5.

We have now arrived at what may literally be called the turning-point of Turkish history. We have seen them gradually descend from the north, and in a certain degree become acclimated in the countries where they settled. They first appear across the Jaxartes in the beginning of the seventh century; they have now come to the beginning of the eleventh. Four centuries or thereabout have they been out of their deserts, gaining experience and educating themselves in such measure as was necessary for playing their part in the civilized world. First they came down into Sogdiana and Khorasan, and the country below it, as conquerors; they continued in it as subjects and slaves. They offered their services to the race which had subdued them; they made their way by means of their new masters down to the west and the south; they laid the foundations for their future supremacy in Persia, and gradually rose upwards through the social fabric to which they had been admitted, till they found themselves at length at the head of it. The sovereign power which they had acquired in the line of the Gaznevides, drifted off to Hindostan; but still fresh tribes of their race poured down from the north, and filled up the gap; and while one dynasty of Turks was established in the peninsula, a second dynasty arose in the former seat of their power.

Now I call the era at which I have arrived the turning-point of their fortunes, because, when they had descended down to Khorasan and the countries below it, they might have turned to the East or to the West, as they chose. They were at liberty to turn their forces eastward against their kindred in Hindostan, whom they had driven out of Ghizni and Affghanistan, or to face towards the west, and make their way thither through the Saracens of Persia and its neighbouring countries. It was an era which determined the history of the world. I recollect once hearing a celebrated professor of geology attempt to draw out the consequences which would have occurred, had there not been an outlet for the Thames, which exists in fact, at a certain point of its course. He said that, had the range of hills been unbroken, it would have streamed off to the north-east, and have run into the sea at the Wash in Lincolnshire. An utter change in the political events which came after, another history of England, and nothing short of it, would have been the result. An illustration such as this will at least serve to express what I would say of the point at which we now stand in the history of the Turks. Mahmood turned to the east; and had the barbarian tribes which successively descended done the same, they might have conquered the Gaznevide dynasty, they might have settled themselves, like Timour, at Delhi, and their descendants might have been found there by the British in their conquests during the last century; but they would have been unknown to Europe, they would have been strange to Constantinople, they would have had little interest for the Church. They had rebelled against Mahmood, they had driven his family to the East; but they did not pursue him thither; he had strength enough to keep them off the rich territory he had appropriated; he was the obstacle which turned the stream westward; in consequence, they looked towards Persia, where their brethren had been so long settled, and they directed their course for good and all towards Europe.

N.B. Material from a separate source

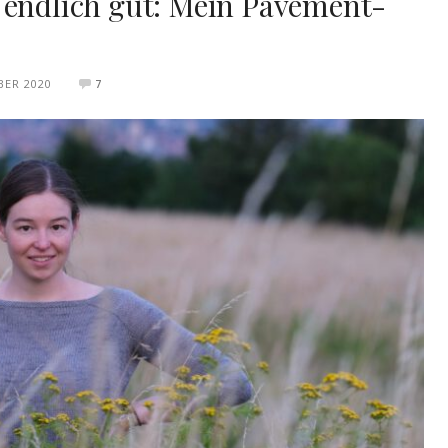
 endlich gut: Mein Pavement-
BER 2020
7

But this era was a turning-point in their history in another and more serious respect. In Sogdiana and Khorasan, they had become converts to the Mahometan faith. You will not suppose I am going to praise a religious imposture, but no Catholic need deny that it is, considered in itself, a great improvement upon Paganism. Paganism has no rule of right and wrong, no supreme and immutable judge, no intelligible revelation, no fixed dogma whatever; on the other hand, the being of one God, the fact of His revelation, His faithfulness to His promises, the eternity of the moral law, the certainty of future retribution, were borrowed by Mahomet from the Church, and are steadfastly held by his followers. The false prophet taught much which is materially true and objectively important, whatever be its subjective and formal value and influence in the individuals who profess it. He stands in his creed between the religion of God and the religion of devils, between Christianity and idolatry, between the West and the extreme East. And so stood the Turks, on adopting his faith, at the date I am speaking of; they stood between Christ in the West, and Satan in the East, and they had to make their choice; and, alas! they were led by the circumstances of the time to oppose themselves, not to Paganism, but to Christianity. A happier lot indeed had befallen poor Sultan Mahmood than befell his kindred who followed in his wake. Mahmood, a Mahomedan, went eastward and found a superstition worse than his own, and fought against it, and smote it; and the sandal doors which he tore away from the idol temple and hung up at his tomb at Gazneh, almost seemed to plead for him through centuries as the soldier and the instrument of Heaven. The tribes which followed him, Moslem also, faced westward, and found, not error but truth, and fought against it as zealously, and in doing so, were simply tools of the Evil One, and preachers of a lie, and enemies, not witnesses of God. The one destroyed idol temples, the other Christian shrines. The one has been saved the woe of persecuting the Bride of the Lamb; the other is of all races the veriest brood of the serpent which the Church has encountered since she was set up. For 800 years did the sandal gates remain at Mahmood's tomb, as a trophy over idolatry; and for 800 years have Seljuk and Othman been our foe, singled out as such, and denounced by successive Vicars of Christ.